Word for word, transcribe the lines below and drop the pictures.

*** Opening of GIVEN INFORMATION ***

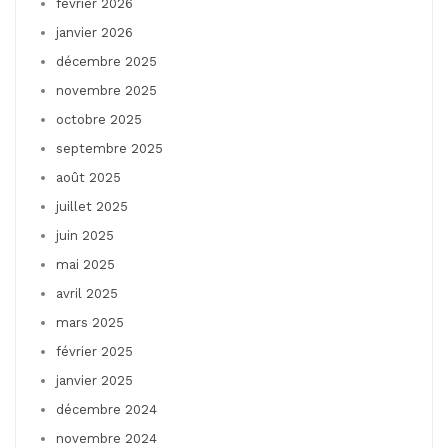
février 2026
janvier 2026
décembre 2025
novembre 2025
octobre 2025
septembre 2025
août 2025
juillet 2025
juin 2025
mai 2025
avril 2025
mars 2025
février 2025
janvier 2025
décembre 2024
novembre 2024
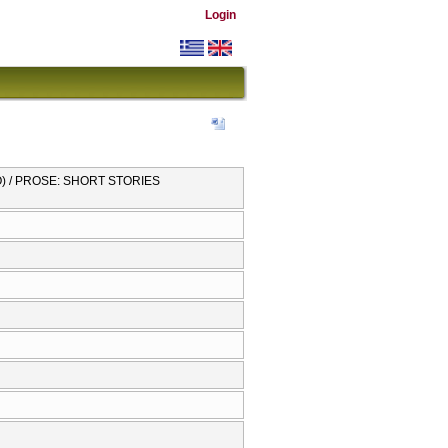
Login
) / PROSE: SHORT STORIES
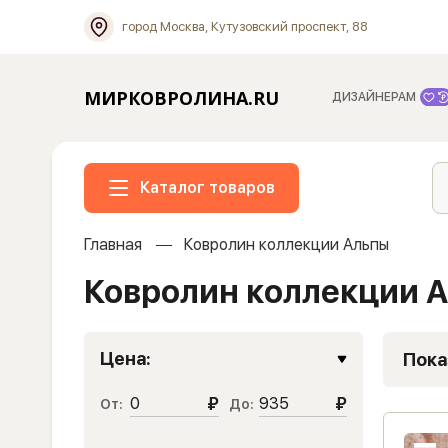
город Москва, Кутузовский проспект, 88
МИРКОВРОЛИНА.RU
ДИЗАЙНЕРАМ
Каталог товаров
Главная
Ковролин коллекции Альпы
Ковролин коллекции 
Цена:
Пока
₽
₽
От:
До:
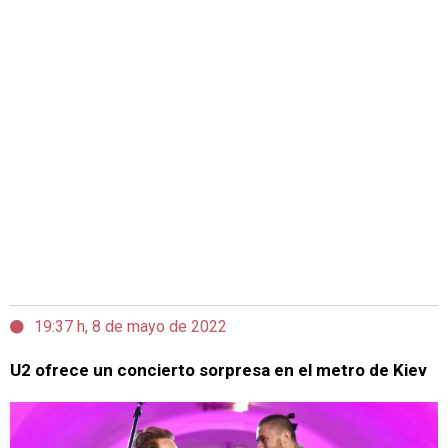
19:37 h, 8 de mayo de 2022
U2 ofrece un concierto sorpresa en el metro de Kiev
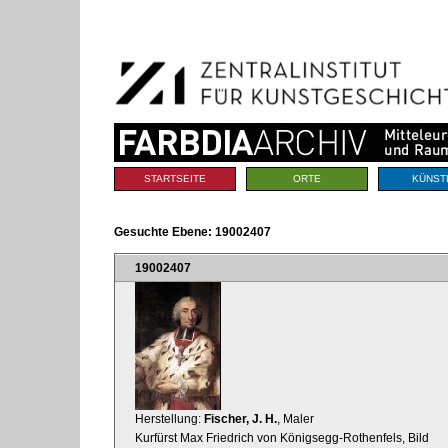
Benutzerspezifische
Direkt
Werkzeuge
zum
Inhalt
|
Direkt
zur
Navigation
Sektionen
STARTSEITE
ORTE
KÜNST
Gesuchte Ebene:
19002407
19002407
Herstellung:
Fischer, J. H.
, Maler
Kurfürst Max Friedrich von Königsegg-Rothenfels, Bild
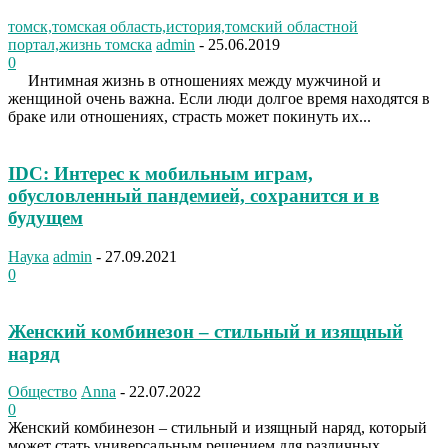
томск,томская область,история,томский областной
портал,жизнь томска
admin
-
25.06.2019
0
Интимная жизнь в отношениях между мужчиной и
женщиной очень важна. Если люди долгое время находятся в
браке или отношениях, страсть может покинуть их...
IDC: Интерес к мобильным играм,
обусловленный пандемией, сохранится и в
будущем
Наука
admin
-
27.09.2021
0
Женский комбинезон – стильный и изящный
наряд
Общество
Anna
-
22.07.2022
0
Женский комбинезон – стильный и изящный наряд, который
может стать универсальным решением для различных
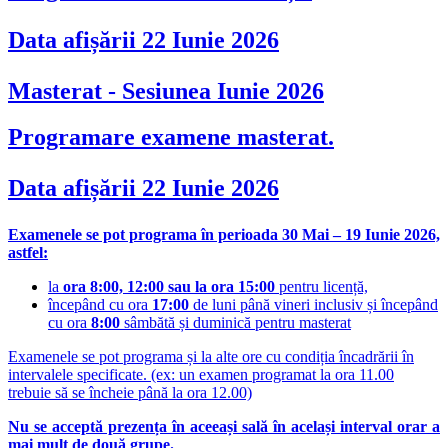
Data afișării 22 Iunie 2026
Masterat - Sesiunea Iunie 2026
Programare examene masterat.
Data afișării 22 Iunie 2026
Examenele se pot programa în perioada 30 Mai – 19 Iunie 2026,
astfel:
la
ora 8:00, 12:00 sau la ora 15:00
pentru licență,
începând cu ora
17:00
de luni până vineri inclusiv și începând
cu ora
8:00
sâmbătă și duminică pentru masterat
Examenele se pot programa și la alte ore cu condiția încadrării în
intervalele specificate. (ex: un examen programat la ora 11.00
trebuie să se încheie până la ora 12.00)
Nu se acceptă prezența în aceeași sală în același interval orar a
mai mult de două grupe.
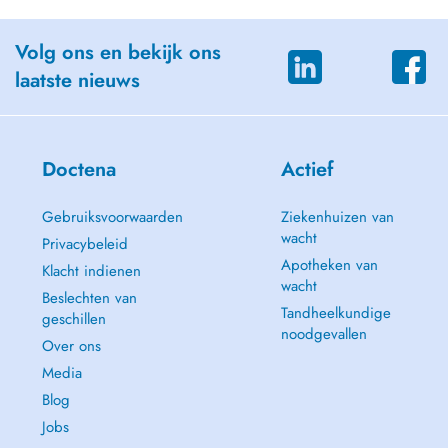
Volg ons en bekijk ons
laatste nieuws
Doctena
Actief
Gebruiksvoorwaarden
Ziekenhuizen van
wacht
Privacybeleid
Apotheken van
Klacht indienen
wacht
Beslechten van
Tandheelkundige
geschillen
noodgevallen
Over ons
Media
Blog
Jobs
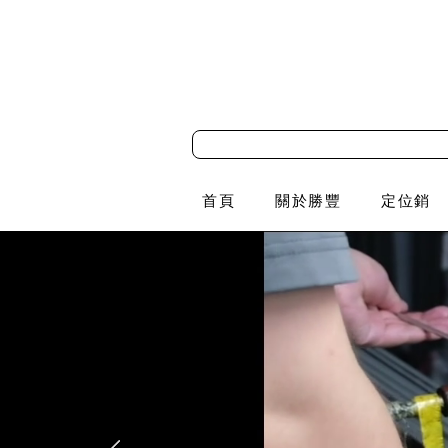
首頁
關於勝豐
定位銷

*** Close of GIVEN INFORMATION ***

## FINISHED EXERCISE
février 2026
janvier 2026
décembre 2025
novembre 2025
octobre 2025
septembre 2025
août 2025
juillet 2025
juin 2025
mai 2025
avril 2025
mars 2025
février 2025
janvier 2025
décembre 2024
novembre 2024
Login
) / PROSE: SHORT STORIES
город Москва, Кутузовский проспект, 88
МИРКОВРОЛИНА.RU
ДИЗАЙНЕРАМ
Каталог товаров
Главная
Ковролин коллекции Альпы
Ковролин коллекции 
Цена:
Пока
₽
₽
От:
До:
19:37 h, 8 de mayo de 2022
U2 ofrece un concierto sorpresa en el metro de Kiev
Benutzerspezifische
Direkt
Werkzeuge
zum
Inhalt
|
Direkt
zur
Navigation
Sektionen
STARTSEITE
ORTE
KÜNST
Gesuchte Ebene:
19002407
19002407
Herstellung:
Fischer, J. H.
, Maler
Kurfürst Max Friedrich von Königsegg-Rothenfels, Bild
томск,томская область,история,томский областной
портал,жизнь томска
admin
-
25.06.2019
0
Интимная жизнь в отношениях между мужчиной и
женщиной очень важна. Если люди долгое время находятся в
браке или отношениях, страсть может покинуть их...
IDC: Интерес к мобильным играм,
обусловленный пандемией, сохранится и в
будущем
Наука
admin
-
27.09.2021
0
Женский комбинезон – стильный и изящный
наряд
Общество
Anna
-
22.07.2022
0
Женский комбинезон – стильный и изящный наряд, который
может стать универсальным решением для различных
Data afișării 22 Iunie 2026
Masterat - Sesiunea Iunie 2026
Programare examene masterat.
Data afișării 22 Iunie 2026
Examenele se pot programa în perioada 30 Mai – 19 Iunie 2026,
astfel:
la
ora 8:00, 12:00 sau la ora 15:00
pentru licență,
începând cu ora
17:00
de luni până vineri inclusiv și începând
cu ora
8:00
sâmbătă și duminică pentru masterat
Examenele se pot programa și la alte ore cu condiția încadrării în
intervalele specificate. (ex: un examen programat la ora 11.00
trebuie să se încheie până la ora 12.00)
Nu se acceptă prezența în aceeași sală în același interval orar a
mai mult de două grupe.
Volg ons en bekijk ons
laatste nieuws
Doctena
Actief
Gebruiksvoorwaarden
Ziekenhuizen van
wacht
Privacybeleid
Apotheken van
Klacht indienen
wacht
Beslechten van
Tandheelkundige
geschillen
noodgevallen
Over ons
Media
Blog
Jobs
首頁
關於勝豐
定位銷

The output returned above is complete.